▶ WORK TO COMPLETE
Copy out exactly the stretch of the listing below that begins at the line containing "is (504, 2576)." and ends at the line containing "The image size is (1562, 871).", and copy nothing outside it.

▶ STUDY MATERIAL
◆ ◆ ◆ ◆ ◆

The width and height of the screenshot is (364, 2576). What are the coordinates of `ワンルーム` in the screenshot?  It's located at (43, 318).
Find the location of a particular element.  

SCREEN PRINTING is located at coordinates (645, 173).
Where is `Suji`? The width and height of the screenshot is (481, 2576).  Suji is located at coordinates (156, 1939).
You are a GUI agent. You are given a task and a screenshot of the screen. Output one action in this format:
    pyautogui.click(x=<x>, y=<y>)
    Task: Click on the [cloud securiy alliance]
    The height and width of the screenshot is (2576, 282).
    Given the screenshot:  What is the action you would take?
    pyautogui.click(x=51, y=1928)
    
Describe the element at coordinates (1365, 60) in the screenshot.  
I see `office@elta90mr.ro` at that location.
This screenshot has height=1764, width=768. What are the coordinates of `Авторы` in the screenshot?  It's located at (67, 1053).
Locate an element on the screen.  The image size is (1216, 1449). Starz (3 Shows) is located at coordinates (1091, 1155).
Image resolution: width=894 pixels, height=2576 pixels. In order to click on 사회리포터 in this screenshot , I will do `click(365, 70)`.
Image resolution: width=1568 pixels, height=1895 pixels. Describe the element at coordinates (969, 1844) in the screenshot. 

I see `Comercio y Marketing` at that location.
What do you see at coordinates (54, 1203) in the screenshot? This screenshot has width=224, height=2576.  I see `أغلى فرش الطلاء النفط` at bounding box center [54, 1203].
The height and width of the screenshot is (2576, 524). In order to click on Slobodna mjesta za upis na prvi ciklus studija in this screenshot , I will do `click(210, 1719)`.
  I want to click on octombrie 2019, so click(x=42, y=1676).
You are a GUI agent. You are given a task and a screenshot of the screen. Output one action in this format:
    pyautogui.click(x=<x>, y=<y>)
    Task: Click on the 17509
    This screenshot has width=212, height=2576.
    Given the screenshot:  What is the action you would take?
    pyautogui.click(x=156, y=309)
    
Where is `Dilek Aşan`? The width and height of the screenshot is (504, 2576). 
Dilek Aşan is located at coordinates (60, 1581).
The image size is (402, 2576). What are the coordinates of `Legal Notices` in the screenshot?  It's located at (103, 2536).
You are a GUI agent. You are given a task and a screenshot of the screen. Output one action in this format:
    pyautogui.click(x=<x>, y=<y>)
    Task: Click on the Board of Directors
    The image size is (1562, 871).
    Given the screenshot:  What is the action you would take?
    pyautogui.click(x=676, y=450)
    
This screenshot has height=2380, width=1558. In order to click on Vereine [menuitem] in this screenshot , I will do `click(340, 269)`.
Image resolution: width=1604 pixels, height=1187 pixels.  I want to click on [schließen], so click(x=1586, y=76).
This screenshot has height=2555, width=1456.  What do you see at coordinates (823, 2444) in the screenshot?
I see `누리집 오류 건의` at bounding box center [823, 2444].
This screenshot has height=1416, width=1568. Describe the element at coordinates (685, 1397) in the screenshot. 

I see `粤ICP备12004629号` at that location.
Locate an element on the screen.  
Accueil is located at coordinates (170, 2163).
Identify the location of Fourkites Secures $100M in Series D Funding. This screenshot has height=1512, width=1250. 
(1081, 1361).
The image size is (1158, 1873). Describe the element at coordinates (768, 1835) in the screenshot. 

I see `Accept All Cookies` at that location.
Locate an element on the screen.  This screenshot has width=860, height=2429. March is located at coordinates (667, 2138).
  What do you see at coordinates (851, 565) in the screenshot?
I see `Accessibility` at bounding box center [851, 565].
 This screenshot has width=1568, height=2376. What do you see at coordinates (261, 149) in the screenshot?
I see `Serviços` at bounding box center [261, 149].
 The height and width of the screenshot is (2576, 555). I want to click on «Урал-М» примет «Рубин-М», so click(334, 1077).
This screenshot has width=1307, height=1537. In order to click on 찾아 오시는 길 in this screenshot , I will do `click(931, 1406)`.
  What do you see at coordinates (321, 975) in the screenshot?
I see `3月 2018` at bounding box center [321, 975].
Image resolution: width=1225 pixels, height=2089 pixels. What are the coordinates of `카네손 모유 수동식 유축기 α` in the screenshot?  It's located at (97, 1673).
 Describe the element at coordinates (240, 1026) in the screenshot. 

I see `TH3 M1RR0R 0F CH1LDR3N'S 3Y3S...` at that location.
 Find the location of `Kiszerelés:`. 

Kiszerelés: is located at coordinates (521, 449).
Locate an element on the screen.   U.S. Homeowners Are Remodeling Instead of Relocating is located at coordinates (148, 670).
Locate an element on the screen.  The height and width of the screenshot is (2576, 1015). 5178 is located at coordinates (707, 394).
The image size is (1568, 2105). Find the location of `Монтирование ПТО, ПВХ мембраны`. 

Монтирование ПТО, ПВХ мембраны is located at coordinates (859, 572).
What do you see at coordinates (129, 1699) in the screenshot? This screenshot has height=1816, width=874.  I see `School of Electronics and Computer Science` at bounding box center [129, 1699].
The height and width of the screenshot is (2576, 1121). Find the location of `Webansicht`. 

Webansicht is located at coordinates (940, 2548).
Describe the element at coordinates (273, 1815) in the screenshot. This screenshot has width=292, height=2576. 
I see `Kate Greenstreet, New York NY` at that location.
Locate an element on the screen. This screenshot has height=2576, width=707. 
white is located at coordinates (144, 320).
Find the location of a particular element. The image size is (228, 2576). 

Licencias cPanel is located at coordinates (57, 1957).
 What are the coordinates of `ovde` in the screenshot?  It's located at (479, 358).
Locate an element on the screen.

◆ ◆ ◆ ◆ ◆

▶ RESPONSE
Where is `Dilek Aşan`? The width and height of the screenshot is (504, 2576). 
Dilek Aşan is located at coordinates (60, 1581).
The image size is (402, 2576). What are the coordinates of `Legal Notices` in the screenshot?  It's located at (103, 2536).
You are a GUI agent. You are given a task and a screenshot of the screen. Output one action in this format:
    pyautogui.click(x=<x>, y=<y>)
    Task: Click on the Board of Directors
    The image size is (1562, 871).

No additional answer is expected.